An increase in the ratio of thromboxane A 2 to prostacyclin in association with increased blood pressure in patients on cyclosporine A

Abstract

The aim of this study was to determine the effect of two years of treatment with cyclosporine A on blood pressure and the rates of secretion into the circulation of the vasoconstrictor thromboxane A 2 and the vasodilator prostacyclin. Seven patient suffering from multiple sclerosis took part. Their blood pressures and urinary concentrations of 2,3-dinor-thromboxane A 2 (a major urinary metabolite of thromboxane A 2) and of 2,3-dinor-6-keto-prostaglandin F 1α (the major urinary metabolite of prostacyclin) were determined at the end of two years of treatment with cyclosporine A, and once again three months after cessation of this treatment. No other drugs were given during or after cyclosporine A. Mean arterial blood pressure was 113 ± 5mmHg (mean ± SEM) during the cyclosporine A treatment, but fell to 94 ± 4 mmHg after the Three-month's wash-out period.

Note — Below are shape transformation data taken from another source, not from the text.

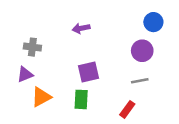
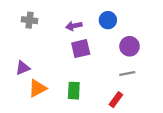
blue circle: (153, 22) -> (108, 20), moved
gray cross: (32, 47) -> (30, 20), moved
purple square: (89, 72) -> (81, 49), moved

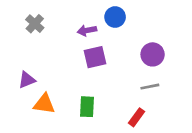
gray cross: (30, 20) -> (35, 24), turned 35
blue circle: (108, 20) -> (115, 17), moved
orange triangle: (37, 88) -> (44, 104), turned 36

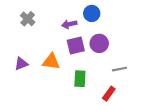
purple circle: (153, 54) -> (99, 43), moved
orange triangle: (44, 104) -> (51, 62), moved
green rectangle: (87, 107) -> (80, 79), moved

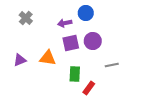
red rectangle: (109, 94) -> (89, 88), moved

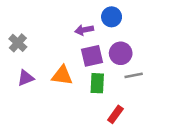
gray cross: (26, 18) -> (18, 43), moved
gray line: (112, 65) -> (134, 75), moved
green rectangle: (75, 74) -> (97, 83), moved

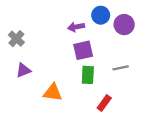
purple circle: (121, 53) -> (124, 25), moved
orange triangle: (62, 75) -> (53, 92), moved

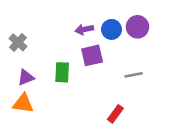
blue circle: (101, 15) -> (112, 29), moved
green rectangle: (88, 75) -> (62, 72), moved
orange triangle: (53, 92) -> (23, 103), moved

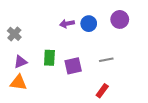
purple circle: (137, 27) -> (120, 19), moved
purple square: (92, 55) -> (73, 66), moved
red rectangle: (115, 114) -> (102, 91), moved

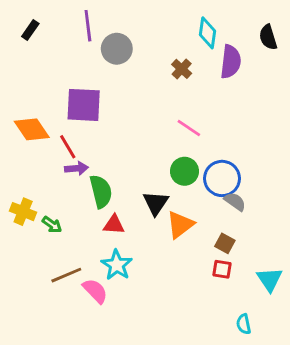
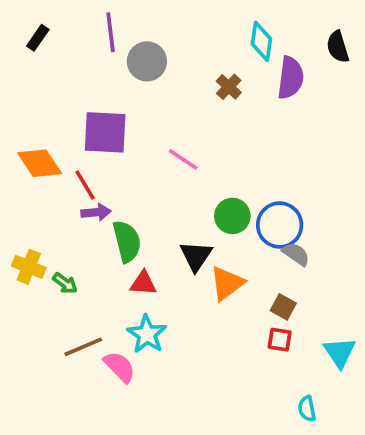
pink line: (189, 128) -> (183, 160), moved

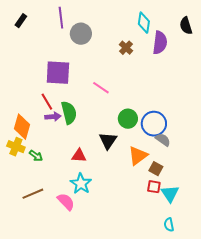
orange diamond: (40, 163) -> (22, 127), moved, turned 50
green semicircle: (127, 241) -> (69, 113), moved
orange triangle: (227, 283) -> (138, 156), moved
brown line: (83, 347) -> (33, 194), moved
cyan triangle: (340, 352) -> (170, 194), moved

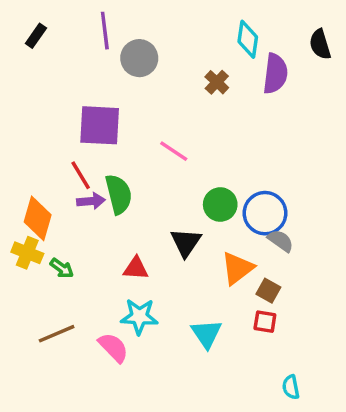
cyan star: (81, 184) -> (139, 316), turned -30
cyan triangle: (170, 194) -> (206, 334), moved

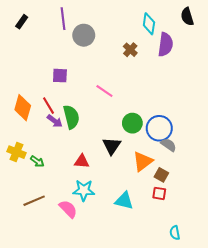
black semicircle: (320, 44) -> (187, 17), moved
purple square: (100, 125) -> (60, 76), size x0.6
purple arrow: (91, 201) -> (55, 121), turned 42
orange diamond: (38, 218) -> (23, 108), moved
cyan triangle: (206, 334) -> (124, 201), turned -42

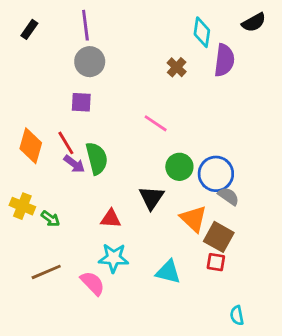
black semicircle: (187, 17) -> (254, 22), turned -102
gray circle: (84, 35) -> (90, 62), moved
pink line: (104, 91) -> (156, 123), moved
orange triangle: (143, 161) -> (193, 219), turned -40
brown square: (161, 175) -> (219, 237), size x1.5

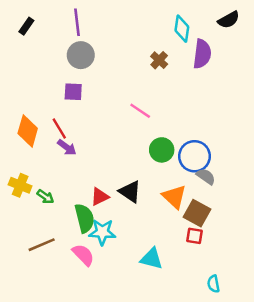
green semicircle: (97, 158) -> (85, 218), moved
black triangle: (151, 198) -> (130, 192), moved, turned -30
red triangle: (111, 219) -> (100, 197), turned -30
cyan triangle: (168, 272) -> (152, 259), moved

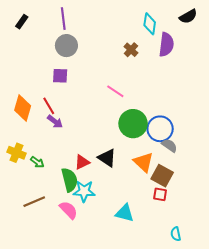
green circle: (162, 150) -> (133, 124), size x1.4

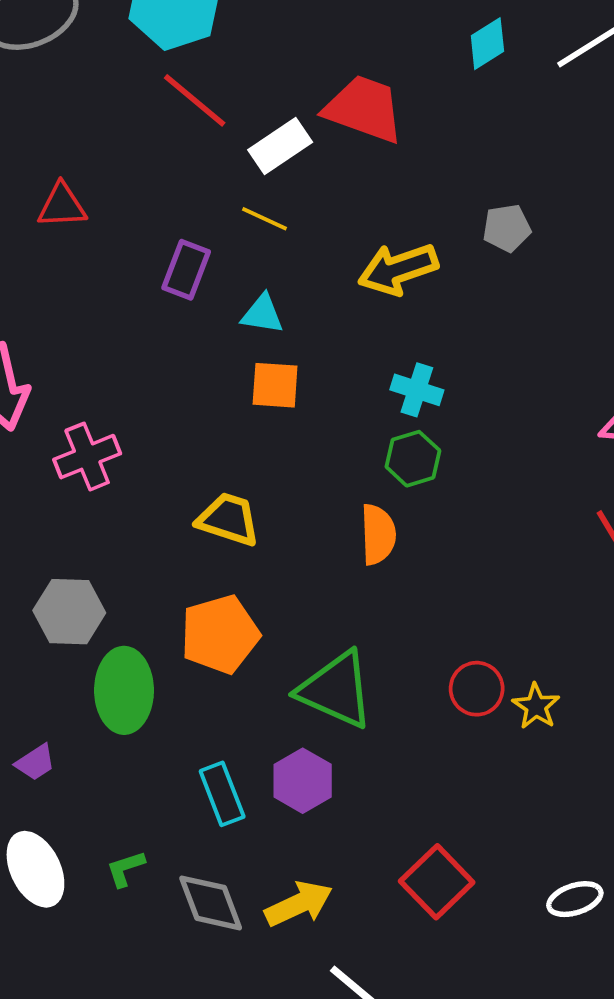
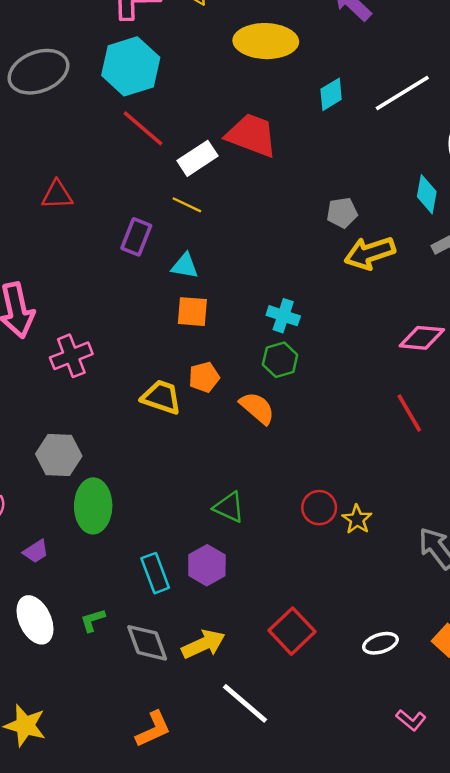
yellow arrow: (398, 269) -> (370, 253), moved
orange semicircle: (378, 534) -> (257, 408), turned -48
orange pentagon: (220, 634) -> (204, 377), moved, size x0.6
green triangle: (336, 690) -> (229, 507), size x0.6

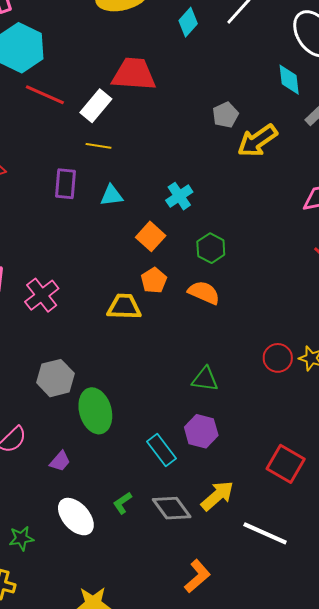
orange square: (192, 312) -> (151, 236), moved, turned -36
cyan cross: (283, 316) -> (179, 196), moved, turned -36

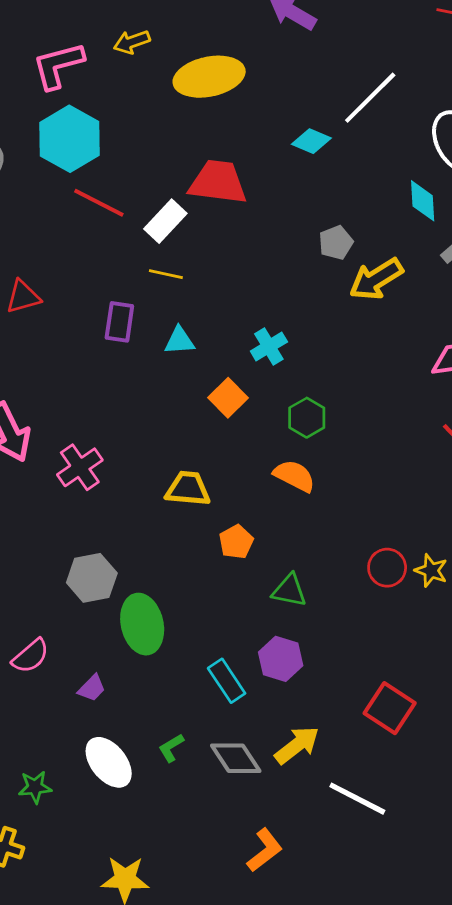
cyan diamond: (188, 22) -> (311, 141), moved, turned 68
orange pentagon: (154, 280) -> (236, 542), moved

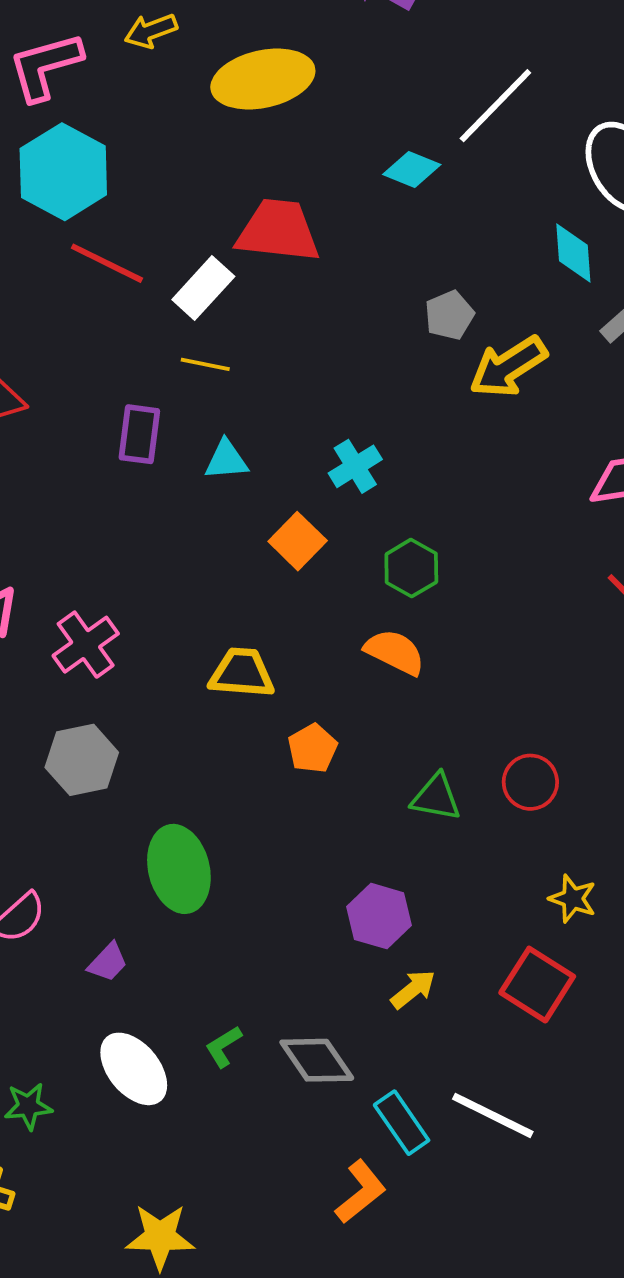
yellow star: (431, 571) -> (573, 899), moved
gray hexagon: (92, 578) -> (82, 760), moved
green triangle: (289, 590) -> (436, 797), moved
cyan rectangle: (227, 681) -> (402, 1123), moved
yellow arrow: (297, 745) -> (413, 989), moved, size x0.7

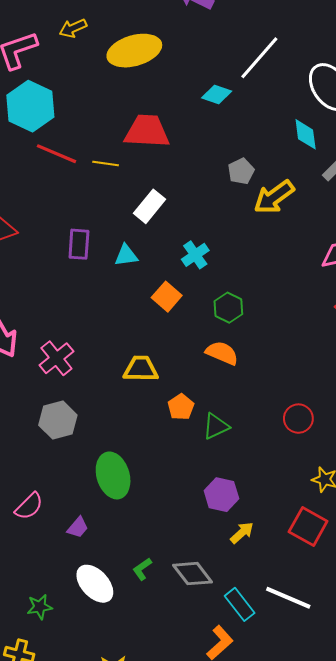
white rectangle: (203, 288) -> (149, 206), moved
yellow line: (205, 364) -> (106, 164), moved
green triangle: (436, 797) -> (216, 426), moved, turned -32

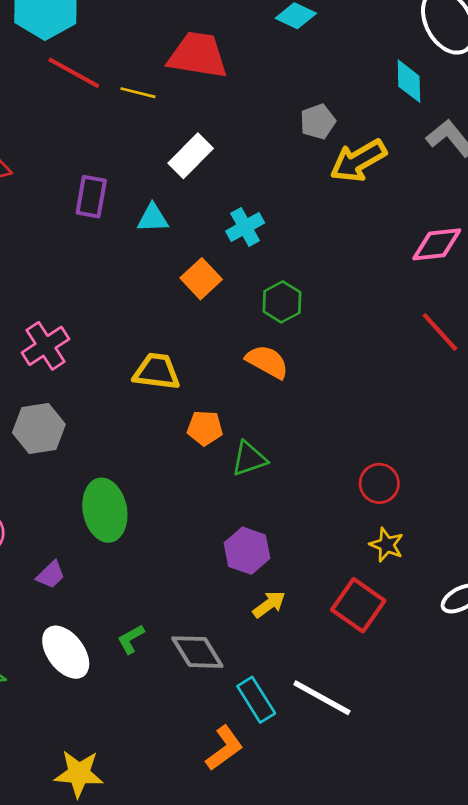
orange pentagon: (181, 407) -> (205, 428), turned 30
red circle: (298, 419) -> (379, 483), moved

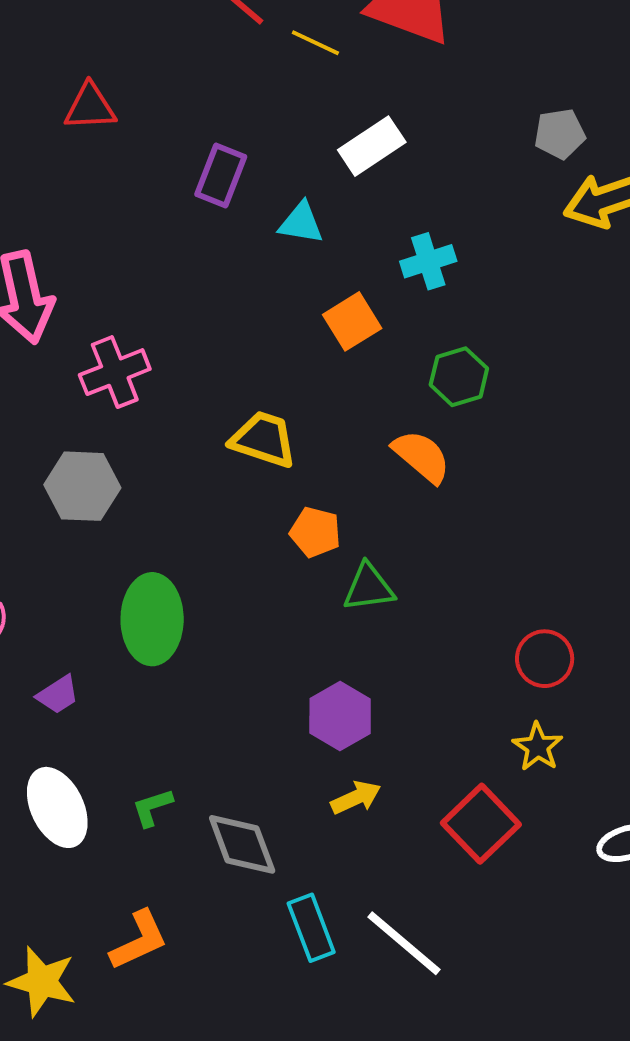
orange L-shape: (224, 748) -> (139, 940), moved

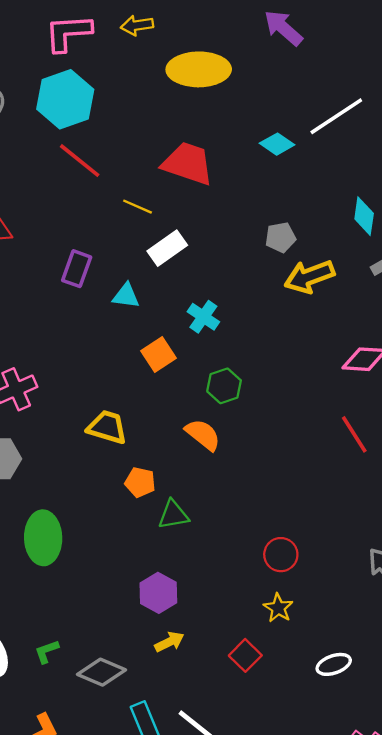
yellow line: (315, 43) -> (137, 207), moved
cyan cross: (428, 261) -> (203, 317), turned -36
red square: (481, 824) -> (245, 655), size x0.7
gray diamond: (242, 844) -> (101, 672), turned -45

Urinary excretion of the thromboxane metabolite decreased slightly from 674 ± 150 pg · mg −1 creatinine during cyclosporine A therapy to 503 ± 90 pg · mg −1 creatinine after the end of therapy. At the same time the prostacyclin metabolite increased significantly from 82 ± 17 pg · mg −1 creatinine to 113 ± 23 pg · mg −1 creatinine (P < 0.05). The ratio of 2,3-dinor-thromboxane B 2 to 2,3-dinor-6-keto-prostaglandin F 1α (taken as a measure of vasoconstrictor prostanoid activity) fell significantly from 8.4 ± 0.8 to 4.7 ± 0.6 (P < 0.005). The shift in prostanoid production observed during cyclosporine A treatment could be one causal factor for the hypertensive and thromboembolic events associated with the use of this drug.